Determination of CSAs activity against P. aeruginosa mono- and dual-species biofilms

To estimate the ability of CSA-13 to suppress P. aeruginosa biofilm formation, bacterial strains at a final inoculum of 105 CFU/mL were incubated in MH broth with varied doses (5 and 20 μg/mL) of the ceragenins in 96-well microtiter plates to a final volume of 200 μL for 48h at 37°C. After incubation, planktonic cells were removed, and the attached cells were washed three times with PBS. As evidenced in earlier reports, 48-hour incubation in high nutrient medium is sufficient to form a mature biofilm by Pseudomonas isolates [31, 32]. The biofilm was stained with 0.1% (w/v) crystal violet.
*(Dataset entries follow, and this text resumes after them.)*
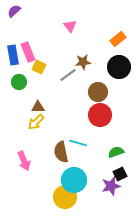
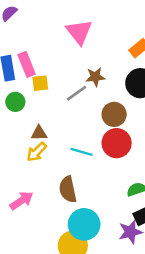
pink triangle: (70, 26) -> (79, 32), size x1.6
yellow square: (39, 67) -> (40, 83), turned -32
cyan line: (78, 143) -> (82, 152), moved
pink arrow: (24, 161) -> (22, 201), turned -102

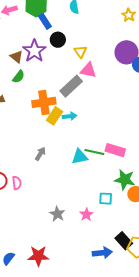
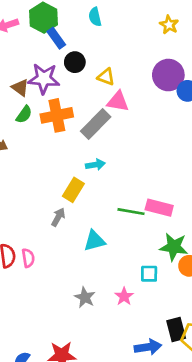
purple star: (34, 51) -> (44, 79), turned -30
yellow triangle: (80, 52) -> (106, 77), turned -32
orange cross: (44, 102) -> (57, 115), moved
yellow rectangle: (55, 116) -> (73, 190), moved
cyan triangle: (80, 157) -> (94, 241), moved
black rectangle: (124, 241) -> (176, 329), turned 30

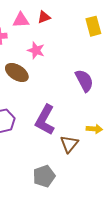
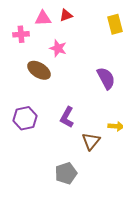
purple L-shape: (45, 120) -> (67, 117), size x0.7

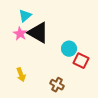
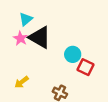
yellow arrow: (21, 75) -> (22, 82), turned 72

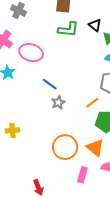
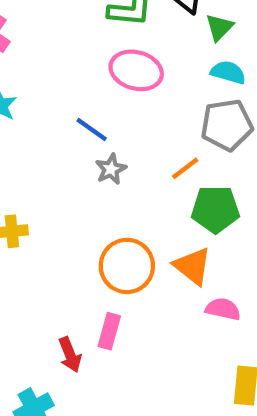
pink ellipse: (31, 53) -> (136, 70), moved
pink rectangle: (82, 175) -> (109, 331), moved

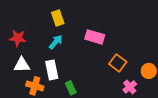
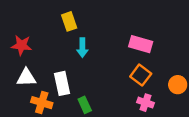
pink rectangle: (95, 37) -> (141, 44), moved
cyan arrow: (56, 42) -> (82, 48), moved, turned 140
pink cross: (130, 87) -> (145, 103), moved, turned -32

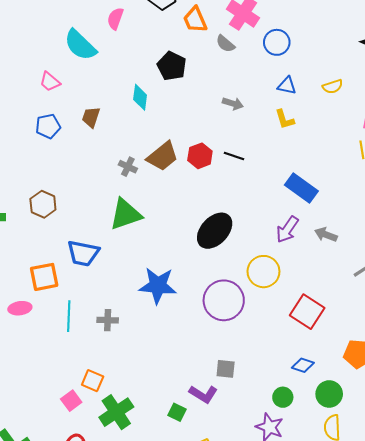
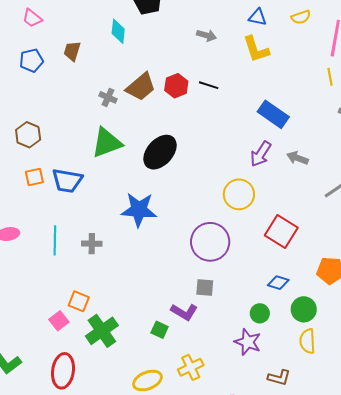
yellow L-shape: (285, 119) -> (256, 49), size x1.4
black ellipse: (215, 231) -> (160, 152), moved
orange square: (44, 277) -> (34, 177), moved, size x0.7
purple circle: (224, 300) -> (210, 242), moved

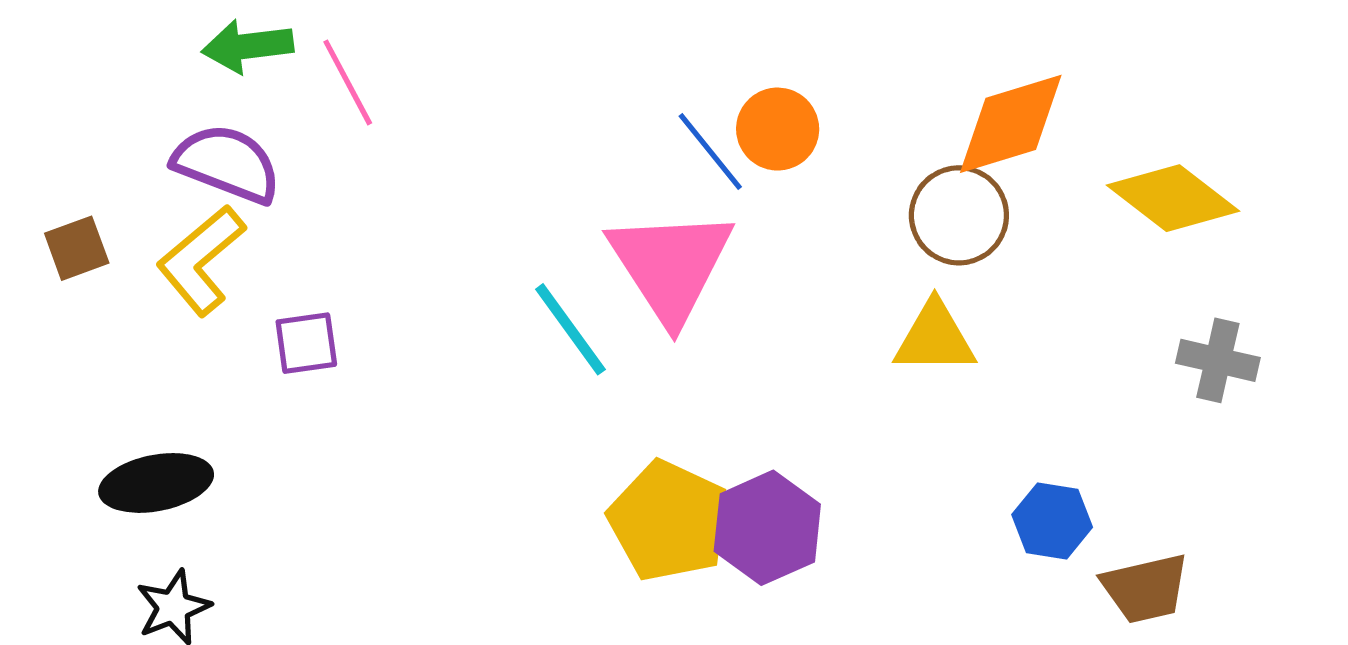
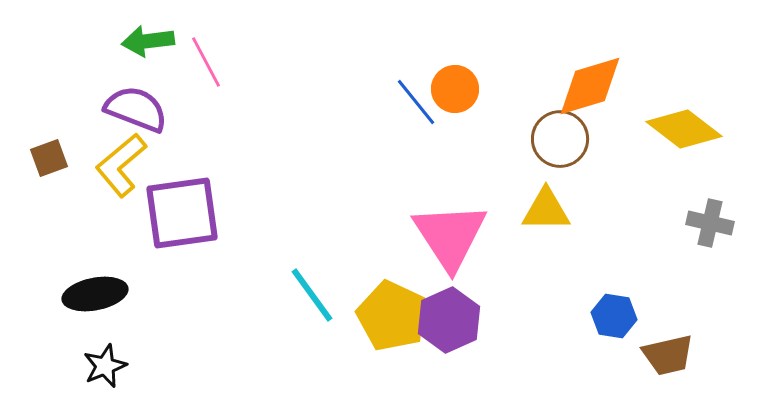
pink triangle: (671, 265) -> (450, 236), moved
cyan line: (570, 329) -> (312, 295), moved
purple square: (306, 343) -> (182, 213), size x2.0

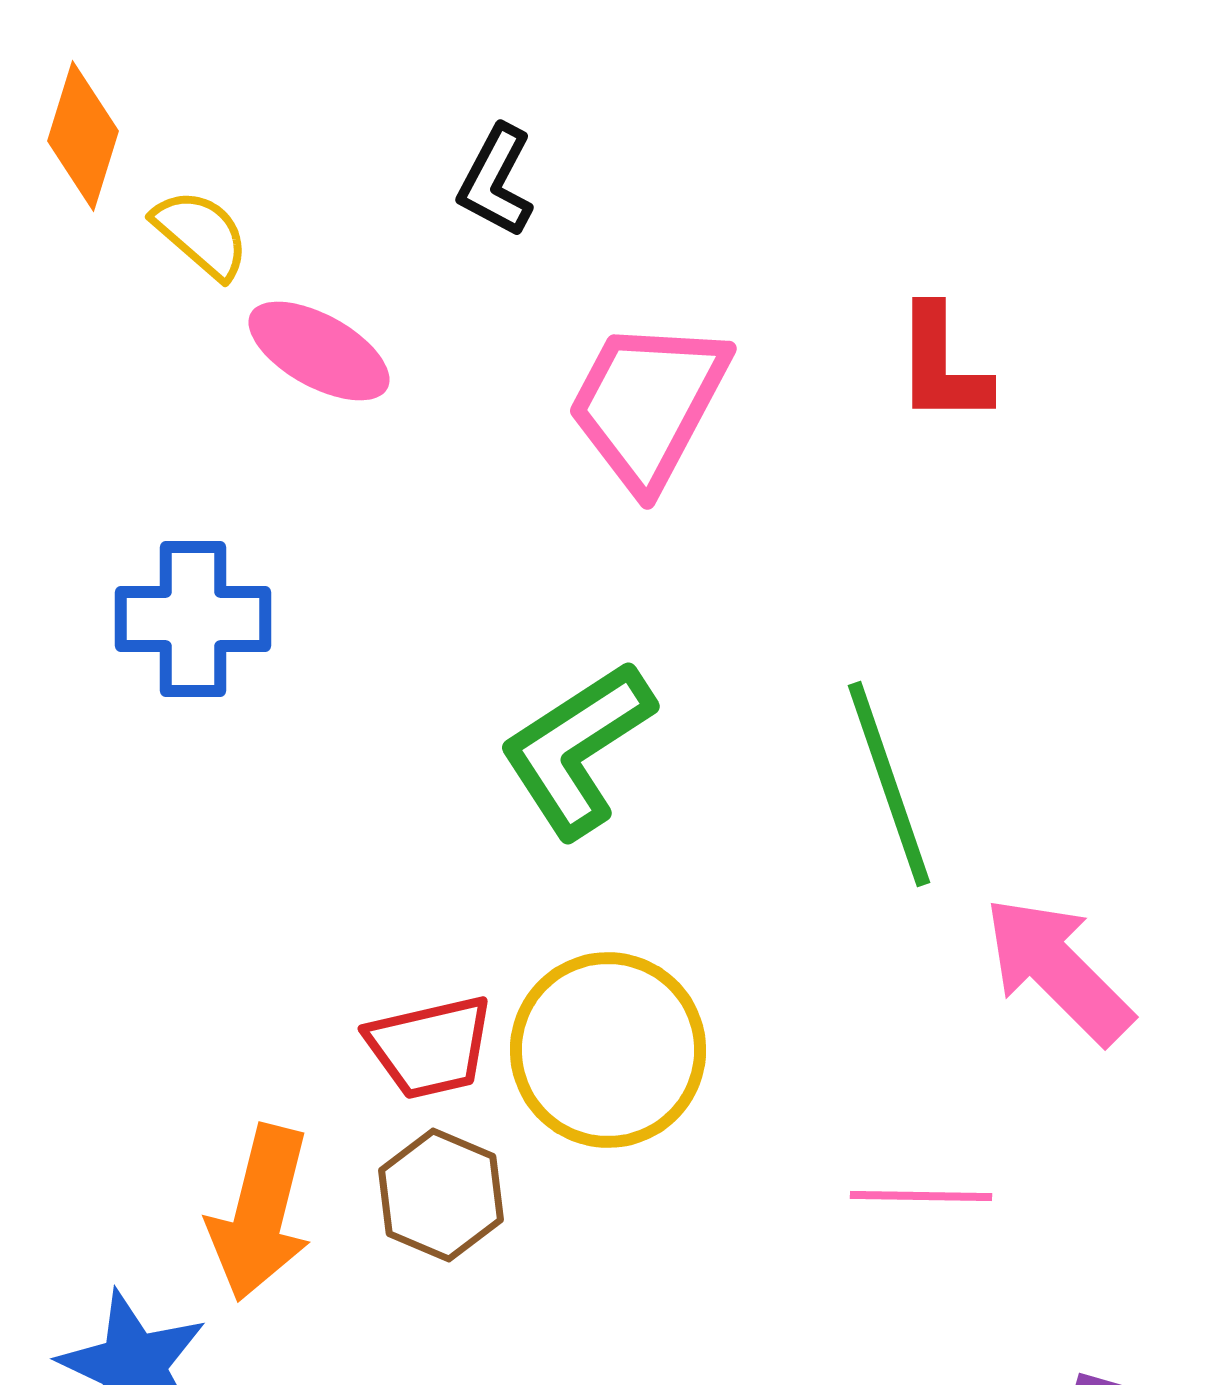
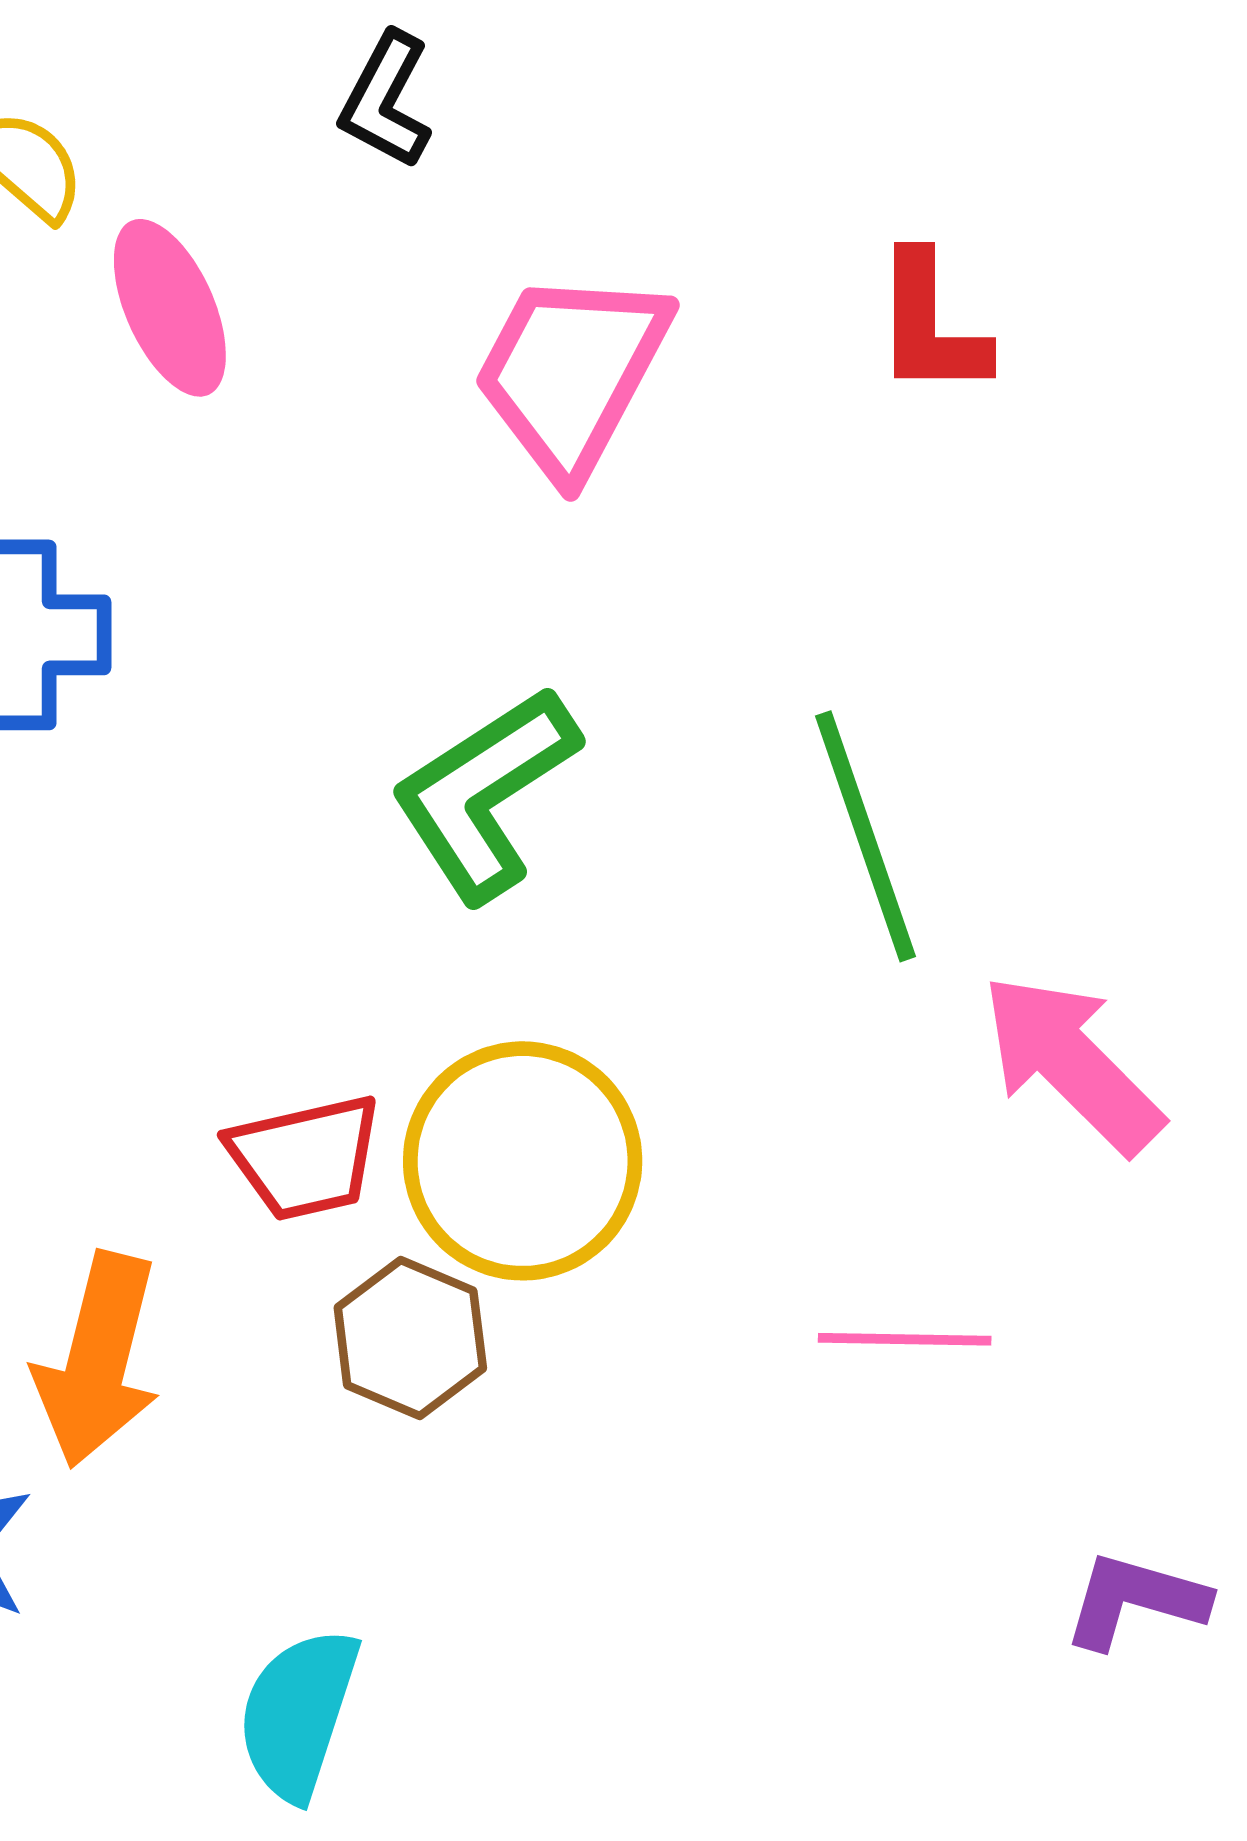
pink ellipse: (319, 351) -> (170, 308), turned 37
brown hexagon: (441, 1195) -> (410, 1338), moved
After 15 minutes, the crystal violet solution was removed, and the plates were carefully washed with PBS for 2 seconds. To determine the mass of the biofilm, the remaining biofilm-staining crystal violet was dissolved in 95% ethanol. Biofilm intensity in the 96-well plated were measured at 570 nm using a Labsystem Varioscan Lux (Thermo Fisher Scientific, Waltham, MA, USA). The 50% inhibitory concentrations (IC50) were calculated based on percentage inhibition with the different concentrations of CSAs compared with the non-treated biofilm.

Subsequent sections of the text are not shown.